Given information:

--- START ---

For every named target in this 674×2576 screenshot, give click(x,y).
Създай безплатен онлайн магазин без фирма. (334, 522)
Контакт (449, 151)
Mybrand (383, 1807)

--- END ---
--- START ---

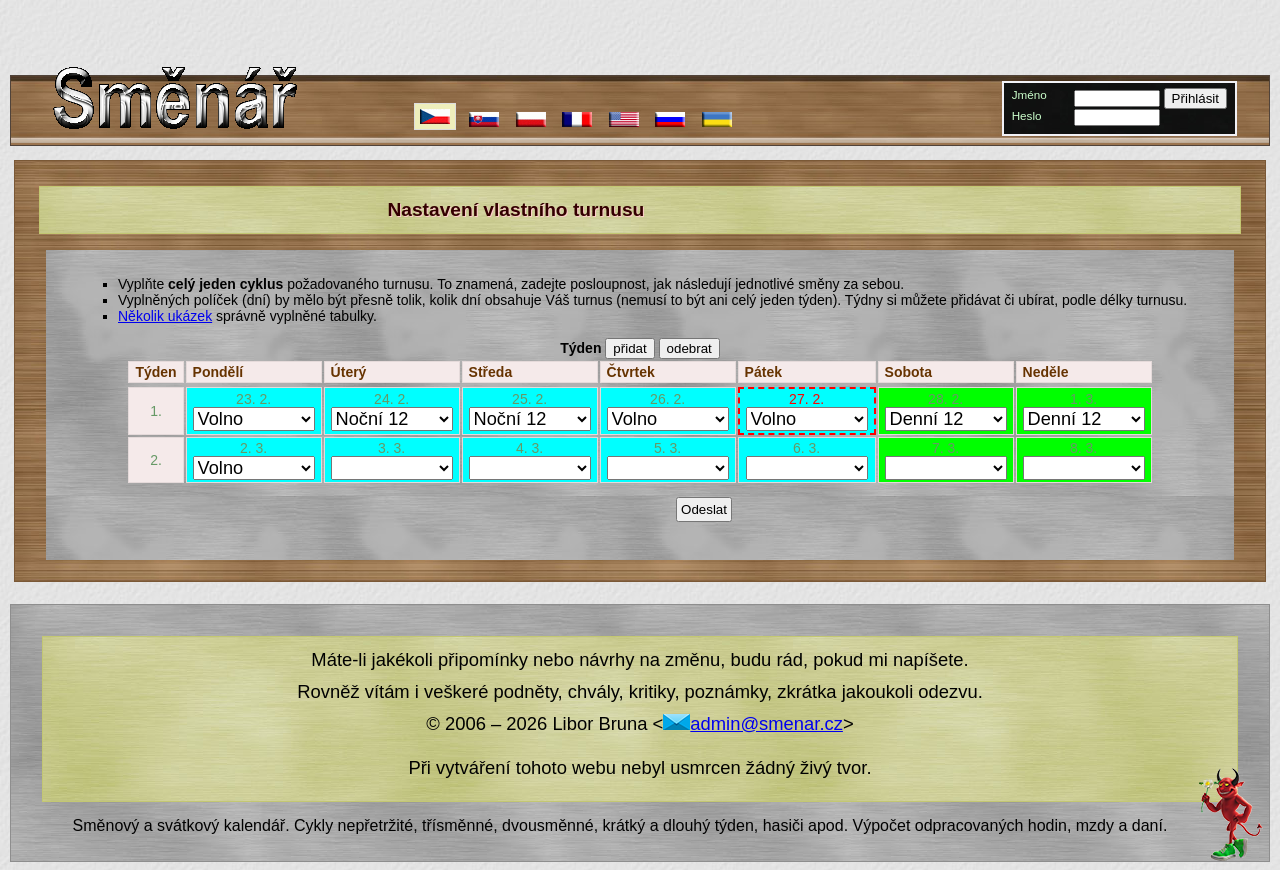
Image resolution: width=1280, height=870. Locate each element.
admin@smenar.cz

--- END ---

Assignment: What you give back should be only the lines of the records above, starting at the line with "For every named" and ending at the line with "Mybrand (383, 1807)", restated word for word.

Exercise response:
For every named target in this 674×2576 screenshot, give click(x,y).
Създай безплатен онлайн магазин без фирма. (334, 522)
Контакт (449, 151)
Mybrand (383, 1807)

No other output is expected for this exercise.